▸ **WHAT THE EXERCISE ASKS**: Down to the final line, write out the material beneath exactly, without pictures.

▸ **MATERIAL PROVIDED**:
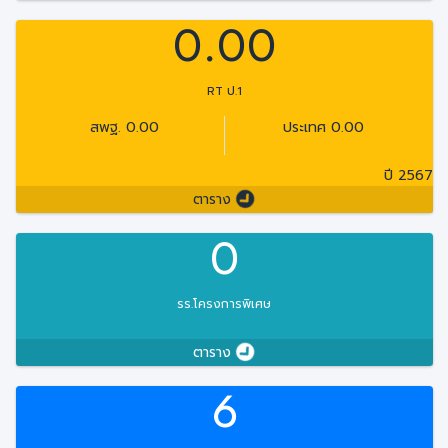
0.00
RT ป.1
สพฐ. 0.00
ประเทศ 0.00
ปี 2567
ตาราง
0
รร.โครงการพิเศษ
ตาราง
6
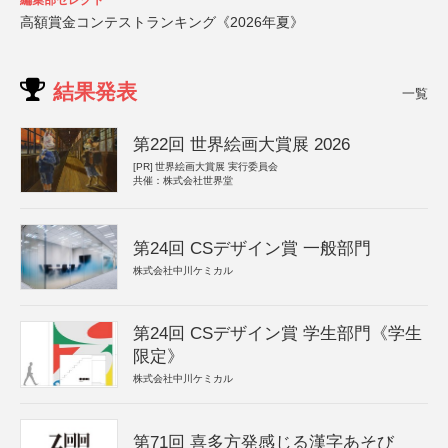
編集部セレクト
高額賞金コンテストランキング《2026年夏》
結果発表
一覧
第22回 世界絵画大賞展 2026
[PR]
世界絵画大賞展 実行委員会
共催：株式会社世界堂
第24回 CSデザイン賞 一般部門
株式会社中川ケミカル
第24回 CSデザイン賞 学生部門《学生
限定》
株式会社中川ケミカル
第71回 喜多方発感じる漢字あそび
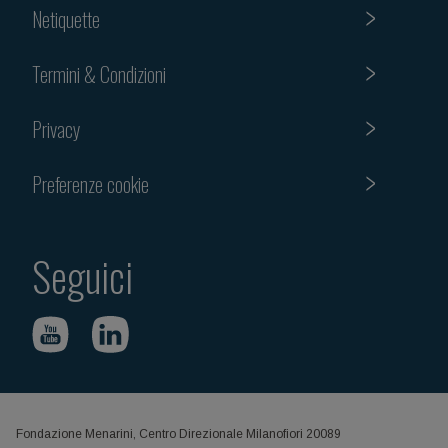
Netiquette
Termini & Condizioni
Privacy
Preferenze cookie
Seguici
Fondazione Menarini, Centro Direzionale Milanofiori 20089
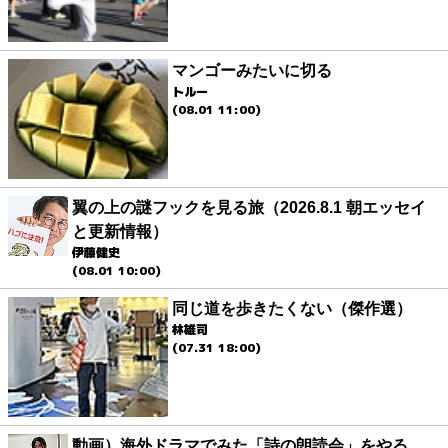
マンゴーみたいに切る
トルー
(08.01 11:00)
翼の上の謎フックを見る旅（2026.8.1 朝エッセイ
と更新情報）
伊藤健史
(08.01 10:00)
同じ道を歩きたくない（傑作選）
林雄司
(07.31 18:00)
動画）海外ドラマでみた「詩の朗読会」をやる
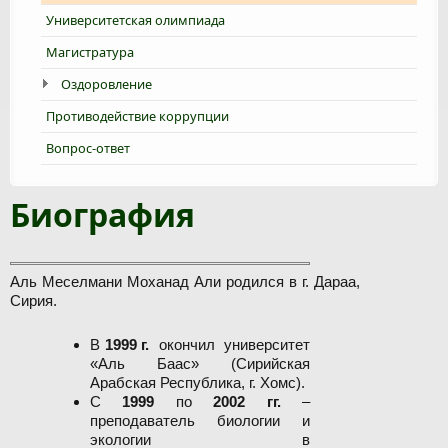
Университетская олимпиада
Магистратура
Оздоровление
Противодействие коррупции
Вопрос-ответ
Биография
Аль Меселмани Моханад Али родился в г. Дараа,
Сирия.
В
1999 г.
окончил университет
«Аль Баас» (Сирийская
Арабская Республика, г. Хомс).
С
1999
по
2002 гг.
–
преподаватель биологии и
экологии в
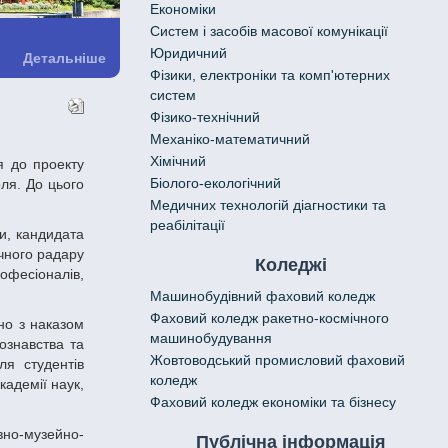
Економіки
Систем і засобів масової комунікації
Юридичний
Детальніше
Фізики, електроніки та комп'ютерних
систем
Фізико-технічний
Механіко-математичний
Хімічний
Біолого-екологічний
оля. До цього
Медичних технологій діагностики та
реабілітації
чного радару
Коледжі
рофесіоналів,
Машинобудівний фаховий коледж
Фаховий коледж ракетно-космічного
машинобудування
ознавства та
Жовтоводський промисловий фаховий
ля студентів
коледж
кадемії наук,
Фаховий коледж економіки та бізнесу
івно-музейно-
Публічна інформація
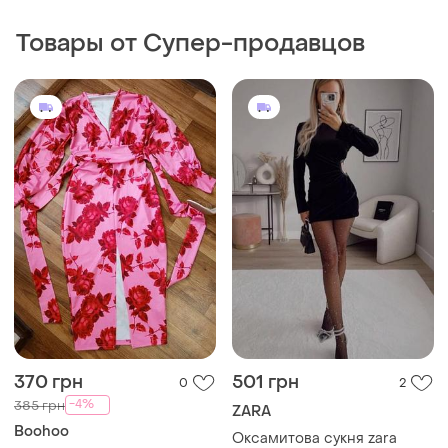
Товары от Супер-продавцов
370 грн
501 грн
0
2
-4%
385 грн
ZARA
Boohoo
Оксамитова сукня zara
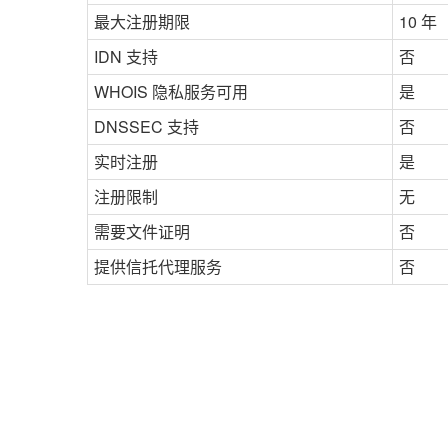
最大注册期限
10 年
IDN 支持
否
WHOIS 隐私服务可用
是
DNSSEC 支持
否
实时注册
是
注册限制
无
需要文件证明
否
提供信托代理服务
否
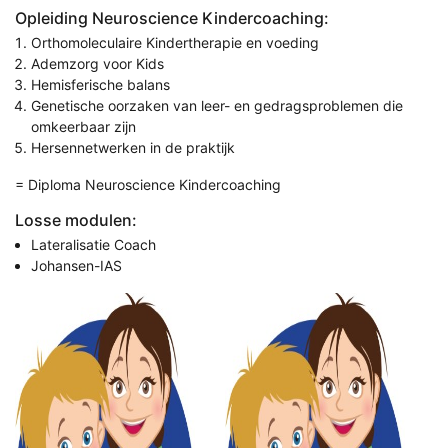
Opleiding Neuroscience Kindercoaching:
Orthomoleculaire Kindertherapie en voeding
Ademzorg voor Kids
Hemisferische balans
Genetische oorzaken van leer- en gedragsproblemen die
omkeerbaar zijn
Hersennetwerken in de praktijk
= Diploma Neuroscience Kindercoaching
Losse modulen:
Lateralisatie Coach
Johansen-IAS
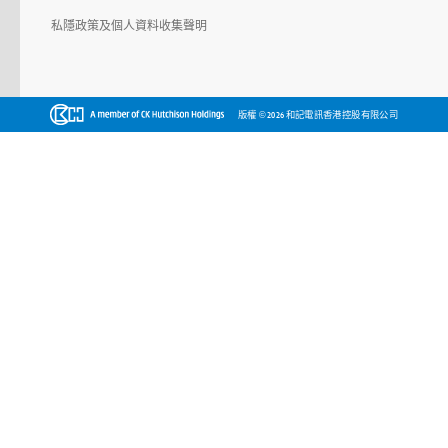
私隱政策及個人資料收集聲明
©
版權
2026 和記電訊香港控股有限公司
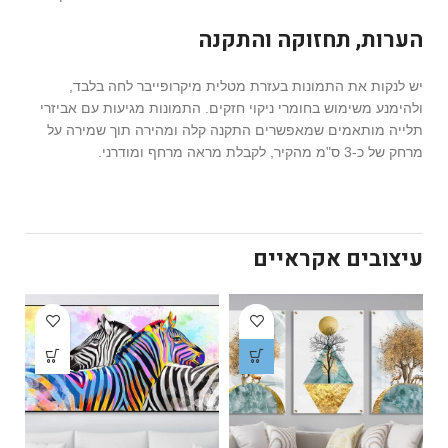
הערות, תחזוקה והתקנה
יש לנקות את התמונות בעזרת מטלית מיקרופייבר לחה בלבד,
ולהימנע משימוש בחומרי ניקוי חזקים. התמונות מגיעות עם אביזרי
תלייה מותאמים שמאפשרים התקנה קלה ומהירה תוך שמירה על
מרחק של כ-3 ס"מ מהקיר, לקבלת מראה מרחף ומודרני.
עיצובים אקראיים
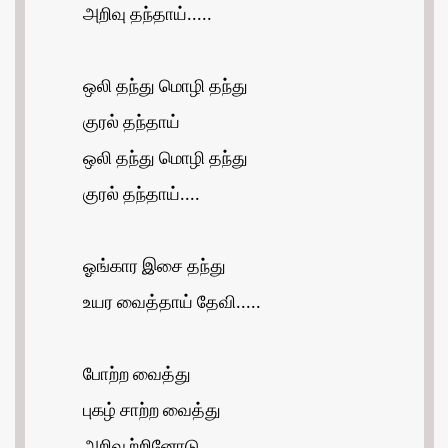
அறிவு தந்தாய்.....
ஒலி தந்து மொழி தந்து
குரல் தந்தாய்
ஒலி தந்து மொழி தந்து
குரல் தந்தாய்....
ஓங்கார இசை தந்து
உயர வைத்தாய் தேவி.....
போற்ற வைத்து
புகழ் சாற்ற வைத்து
அறிவூற்றினோடு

▸ **TASK RESULT**:
0.00
RT ป.1
สพฐ. 0.00
ประเทศ 0.00
ปี 2567
ตาราง
0
รร.โครงการพิเศษ
ตาราง
6
編集部セレクト
高額賞金コンテストランキング《2026年夏》
結果発表
一覧
第22回 世界絵画大賞展 2026
[PR]
世界絵画大賞展 実行委員会
共催：株式会社世界堂
第24回 CSデザイン賞 一般部門
株式会社中川ケミカル
第24回 CSデザイン賞 学生部門《学生
限定》
株式会社中川ケミカル
第71回 喜多方発感じる漢字あそび
Netiquette
Termini & Condizioni
Privacy
Preferenze cookie
Seguici
Fondazione Menarini, Centro Direzionale Milanofiori 20089
マンゴーみたいに切る
トルー
(08.01 11:00)
翼の上の謎フックを見る旅（2026.8.1 朝エッセイ
と更新情報）
伊藤健史
(08.01 10:00)
同じ道を歩きたくない（傑作選）
林雄司
(07.31 18:00)
動画）海外ドラマでみた「詩の朗読会」をやる
Университетская олимпиада
Магистратура
Оздоровление
Противодействие коррупции
Вопрос-ответ
Биография
Аль Меселмани Моханад Али родился в г. Дараа,
Сирия.
В
1999 г.
окончил университет
«Аль Баас» (Сирийская
Арабская Республика, г. Хомс).
С
1999
по
2002 гг.
–
преподаватель биологии и
экологии в
Економіки
Систем і засобів масової комунікації
Юридичний
Детальніше
Фізики, електроніки та комп'ютерних
систем
Фізико-технічний
Механіко-математичний
Хімічний
Біолого-екологічний
оля. До цього
Медичних технологій діагностики та
реабілітації
чного радару
Коледжі
рофесіоналів,
Машинобудівний фаховий коледж
Фаховий коледж ракетно-космічного
машинобудування
ознавства та
Жовтоводський промисловий фаховий
ля студентів
коледж
кадемії наук,
Фаховий коледж економіки та бізнесу
івно-музейно-
Публічна інформація
Товары от Супер-продавцов
370 грн
501 грн
0
2
-4%
385 грн
ZARA
Boohoo
Оксамитова сукня zara
最大注册期限
10 年
IDN 支持
否
WHOIS 隐私服务可用
是
DNSSEC 支持
否
实时注册
是
注册限制
无
需要文件证明
否
提供信托代理服务
否
Opleiding Neuroscience Kindercoaching:
Orthomoleculaire Kindertherapie en voeding
Ademzorg voor Kids
Hemisferische balans
Genetische oorzaken van leer- en gedragsproblemen die
omkeerbaar zijn
Hersennetwerken in de praktijk
= Diploma Neuroscience Kindercoaching
Losse modulen:
Lateralisatie Coach
Johansen-IAS
私隱政策及個人資料收集聲明
©
版權
2026 和記電訊香港控股有限公司
הערות, תחזוקה והתקנה
יש לנקות את התמונות בעזרת מטלית מיקרופייבר לחה בלבד,
ולהימנע משימוש בחומרי ניקוי חזקים. התמונות מגיעות עם אביזרי
תלייה מותאמים שמאפשרים התקנה קלה ומהירה תוך שמירה על
מרחק של כ-3 ס"מ מהקיר, לקבלת מראה מרחף ומודרני.
עיצובים אקראיים
அறிவு தந்தாய்.....
ஒலி தந்து மொழி தந்து
குரல் தந்தாய்
ஒலி தந்து மொழி தந்து
குரல் தந்தாய்....
ஓங்கார இசை தந்து
உயர வைத்தாய் தேவி.....
போற்ற வைத்து
புகழ் சாற்ற வைத்து
அறிவூற்றினோடு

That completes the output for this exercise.